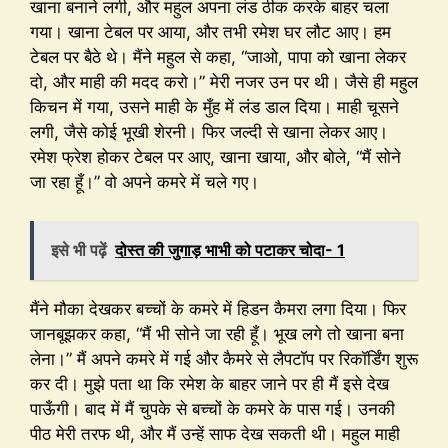
खाना बनाने लगी, और महुल अपना लंड ठीक करके बाहर चला
गया। खाना टेबल पर आया, और तभी रमेश घर लौट आए। हम
टेबल पर बैठे थे। मैंने महुल से कहा, “जाओ, पापा को खाना लेकर
दो, और माही की मदद करो।” मेरी नजर उन पर थी। जैसे ही महुल
किचन में गया, उसने माही के मुँह में लंड डाल दिया। माही चूसने
लगी, जैसे कोई भूखी शेरनी। फिर जल्दी से खाना लेकर आए।
रमेश फ्रेश होकर टेबल पर आए, खाना खाया, और बोले, “मैं सोने
जा रहा हूँ।” वो अपने कमरे में चले गए।
इसे भी पढ़ें
दोस्त की जुगाड़ भाभी को पटाकर चोदा- 1
मैंने मौका देखकर बच्चों के कमरे में हिडन कैमरा लगा दिया। फिर
जानबूझकर कहा, “मैं भी सोने जा रही हूँ। भूख लगे तो खाना बना
लेना।” मैं अपने कमरे में गई और कैमरे से लैपटॉप पर रिकॉर्डिंग शुरू
कर दी। मुझे पता था कि रमेश के बाहर जाने पर ही मैं इसे देख
पाऊँगी। बाद में मैं चुपके से बच्चों के कमरे के पास गई। उनकी
पीठ मेरी तरफ थी, और मैं उन्हें साफ देख सकती थी। महुल माही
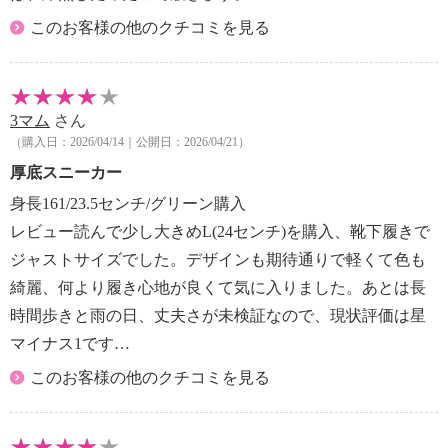
表記：ＬＬ
このお客様の他のクチコミを見る
対応サイズ：２４．５ｃｍ
3マム
さん
（購入日：2026/04/14｜公開日：2026/04/21）
厚底スニーカー
身長161/23.5センチ/グリーン購入
レビュー読んで少し大きめL(24センチ)を購入、靴下履きで
ジャストサイズでした。デザインも期待通りで軽くて色も
綺麗、何より履き心地が良くて気に入りました。あとは長
時間歩きと雨の日、丈夫さが未検証なので、現状評価は星
マイナス1です…
このお客様の他のクチコミを見る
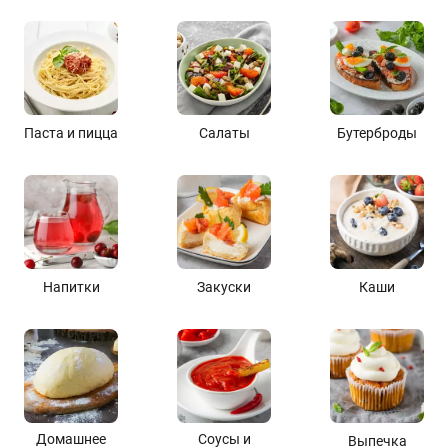
Паста и пицца
Салаты
Бутерброды
Напитки
Закуски
Каши
Домашнее
Соусы и
Выпечка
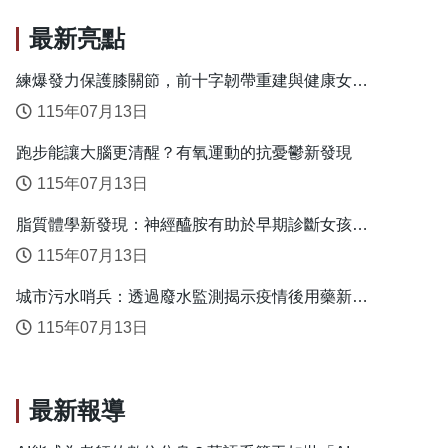
最新亮點
練爆發力保護膝關節，前十字韌帶重建與健康女性
的安全落地關鍵
115年07月13日
跑步能讓大腦更清醒？有氧運動的抗憂鬱新發現
115年07月13日
脂質體學新發現：神經醯胺有助於早期診斷女孩性
早熟
115年07月13日
城市污水哨兵：透過廢水監測揭示疫情後用藥新趨
勢
115年07月13日
最新報導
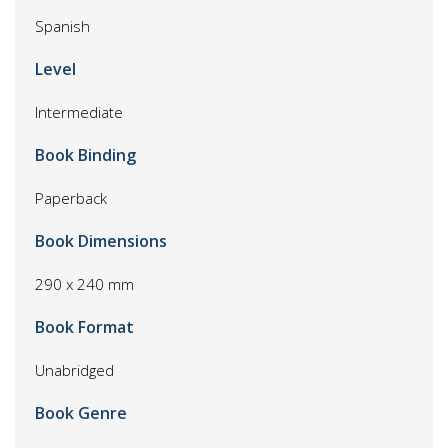
Spanish
Level
Intermediate
Book Binding
Paperback
Book Dimensions
290 x 240 mm
Book Format
Unabridged
Book Genre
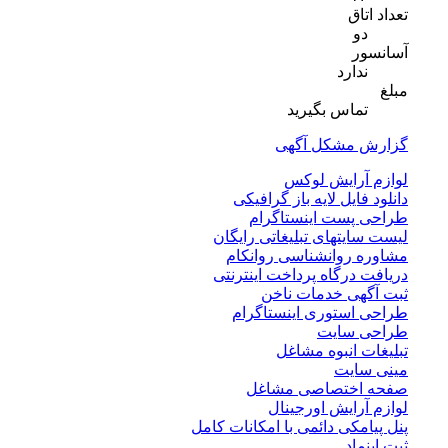
تعداد اتاق
دو
آسانسور
ندارد
مبلغ
تماس بگیرید
گزارش مشکل آگهی
لوازم آرایش لوکس
دانلود فایل لایه باز گرافیکی
طراحی پست اینستاگرام
لیست سایتهای تبلیغاتی رایگان
مشاوره روانشناسی روانکام
دریافت درگاه پرداخت اینترنتی
ثبت آگهی خدمات ناخن
طراحی استوری اینستاگرام
طراحی سایت
تبلیغات انبوه مشاغل
مینی سایت
صفحه اختصاصی مشاغل
لوازم آرایش اورجینال
پنل پیامکی دائمی با امکانات کامل
ثبت اینماد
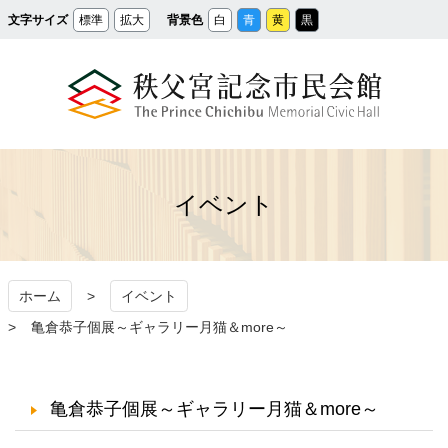
メ
文字サイズ
標準
拡大
背景色
白
青
黄
黒
イ
ン
コ
ン
テ
ン
ツ
へ
ス
秩父宮記念市民会館
キ
ッ
プ
イベント
ホーム
イベント
亀倉恭子個展～ギャラリー月猫＆more～
亀倉恭子個展～ギャラリー月猫＆more～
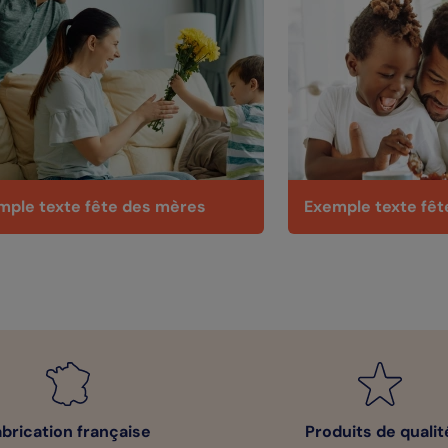
mple texte fête des mères
Exemple texte fêt
abrication française
Produits de qualit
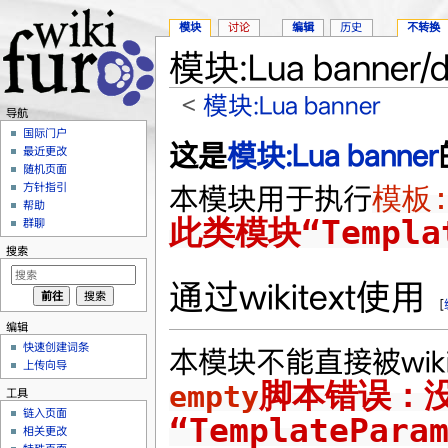
模块
讨论
编辑
历史
不转换
模块:Lua banner/
<
模块:Lua banner
导航
跳转至：
导航
、
搜索
国际门户
这是
模块:Lua banner
最近更改
随机页面
方针指引
本模块用于执行
模板:
帮助
此类模块“Templat
群聊
搜索
通过wikitext使用
[
编辑
快速创建词条
本模块不能直接被wiki
上传向导
脚本错误：
empty
工具
链入页面
“TemplatePara
相关更改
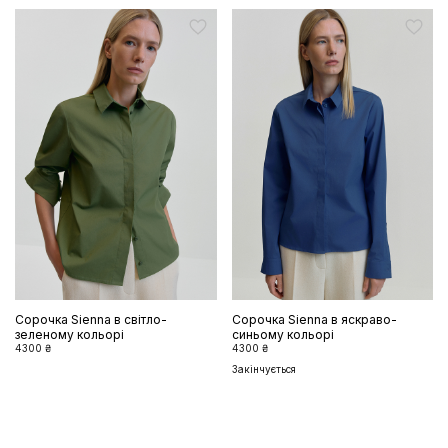
Сорочка Sienna в світло-
Сорочка Sienna в яскраво-
зеленому кольорі
синьому кольорі
4300 ₴
4300 ₴
Закінчується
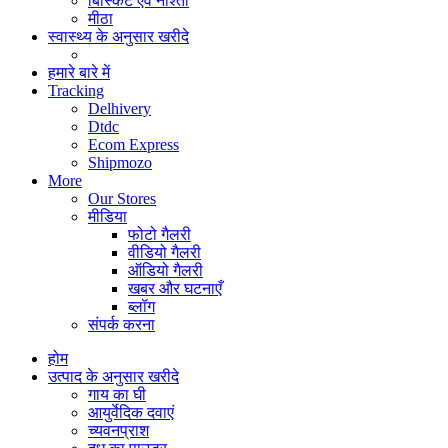
बिस्किट एवं नाश्ता
मीठा
स्वास्थ्य के अनुसार खरीदे
हमारे बारे में
Tracking
Delhivery
Dtdc
Ecom Express
Shipmozo
More
Our Stores
मीडिया
फोटो गैलरी
वीडियो गैलरी
ऑडियो गैलरी
खबर और घटनाएँ
ब्लॉग
संपर्क करना
होम
उत्पाद के अनुसार खरीदे
गाय का घी
आयुर्वेदिक दवाएं
च्यवनप्राश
======
> Task statement
Transcribe all of the data above verbatim but omit every picture.

> Your response
खाना बनाने लगी, और महुल अपना लंड ठीक करके बाहर चला
गया। खाना टेबल पर आया, और तभी रमेश घर लौट आए। हम
टेबल पर बैठे थे। मैंने महुल से कहा, “जाओ, पापा को खाना लेकर
दो, और माही की मदद करो।” मेरी नजर उन पर थी। जैसे ही महुल
किचन में गया, उसने माही के मुँह में लंड डाल दिया। माही चूसने
लगी, जैसे कोई भूखी शेरनी। फिर जल्दी से खाना लेकर आए।
रमेश फ्रेश होकर टेबल पर आए, खाना खाया, और बोले, “मैं सोने
जा रहा हूँ।” वो अपने कमरे में चले गए।
इसे भी पढ़ें
दोस्त की जुगाड़ भाभी को पटाकर चोदा- 1
मैंने मौका देखकर बच्चों के कमरे में हिडन कैमरा लगा दिया। फिर
जानबूझकर कहा, “मैं भी सोने जा रही हूँ। भूख लगे तो खाना बना
लेना।” मैं अपने कमरे में गई और कैमरे से लैपटॉप पर रिकॉर्डिंग शुरू
कर दी। मुझे पता था कि रमेश के बाहर जाने पर ही मैं इसे देख
पाऊँगी। बाद में मैं चुपके से बच्चों के कमरे के पास गई। उनकी
पीठ मेरी तरफ थी, और मैं उन्हें साफ देख सकती थी। महुल माही
表記：ＬＬ
このお客様の他のクチコミを見る
対応サイズ：２４．５ｃｍ
3マム
さん
（購入日：2026/04/14｜公開日：2026/04/21）
厚底スニーカー
身長161/23.5センチ/グリーン購入
レビュー読んで少し大きめL(24センチ)を購入、靴下履きで
ジャストサイズでした。デザインも期待通りで軽くて色も
綺麗、何より履き心地が良くて気に入りました。あとは長
時間歩きと雨の日、丈夫さが未検証なので、現状評価は星
マイナス1です…
このお客様の他のクチコミを見る
Паста и пицца
Салаты
Бутерброды
Напитки
Закуски
Каши
Домашнее
Соусы и
Выпечка
最新亮點
練爆發力保護膝關節，前十字韌帶重建與健康女性
的安全落地關鍵
115年07月13日
跑步能讓大腦更清醒？有氧運動的抗憂鬱新發現
115年07月13日
脂質體學新發現：神經醯胺有助於早期診斷女孩性
早熟
115年07月13日
城市污水哨兵：透過廢水監測揭示疫情後用藥新趨
勢
115年07月13日
最新報導
Spanish
Level
Intermediate
Book Binding
Paperback
Book Dimensions
290 x 240 mm
Book Format
Unabridged
Book Genre
تعداد اتاق
دو
آسانسور
ندارد
مبلغ
تماس بگیرید
گزارش مشکل آگهی
لوازم آرایش لوکس
دانلود فایل لایه باز گرافیکی
طراحی پست اینستاگرام
لیست سایتهای تبلیغاتی رایگان
مشاوره روانشناسی روانکام
دریافت درگاه پرداخت اینترنتی
ثبت آگهی خدمات ناخن
طراحی استوری اینستاگرام
طراحی سایت
تبلیغات انبوه مشاغل
مینی سایت
صفحه اختصاصی مشاغل
لوازم آرایش اورجینال
پنل پیامکی دائمی با امکانات کامل
ثبت اینماد
メ
文字サイズ
標準
拡大
背景色
白
青
黄
黒
イ
ン
コ
ン
テ
ン
ツ
へ
ス
秩父宮記念市民会館
キ
ッ
プ
イベント
ホーム
イベント
亀倉恭子個展～ギャラリー月猫＆more～
亀倉恭子個展～ギャラリー月猫＆more～
mple texte fête des mères
Exemple texte fêt
abrication française
Produits de qualit
模块
讨论
编辑
历史
不转换
模块:Lua banner/
<
模块:Lua banner
导航
跳转至：
导航
、
搜索
国际门户
这是
模块:Lua banner
最近更改
随机页面
方针指引
本模块用于执行
模板:
帮助
此类模块“Templat
群聊
搜索
通过wikitext使用
[
编辑
快速创建词条
本模块不能直接被wiki
上传向导
脚本错误：
empty
工具
链入页面
“TemplatePara
相关更改
Сорочка Sienna в світло-
Сорочка Sienna в яскраво-
зеленому кольорі
синьому кольорі
4300 ₴
4300 ₴
Закінчується
बिस्किट एवं नाश्ता
मीठा
स्वास्थ्य के अनुसार खरीदे
हमारे बारे में
Tracking
Delhivery
Dtdc
Ecom Express
Shipmozo
More
Our Stores
मीडिया
फोटो गैलरी
वीडियो गैलरी
ऑडियो गैलरी
खबर और घटनाएँ
ब्लॉग
संपर्क करना
होम
उत्पाद के अनुसार खरीदे
गाय का घी
आयुर्वेदिक दवाएं
च्यवनप्राश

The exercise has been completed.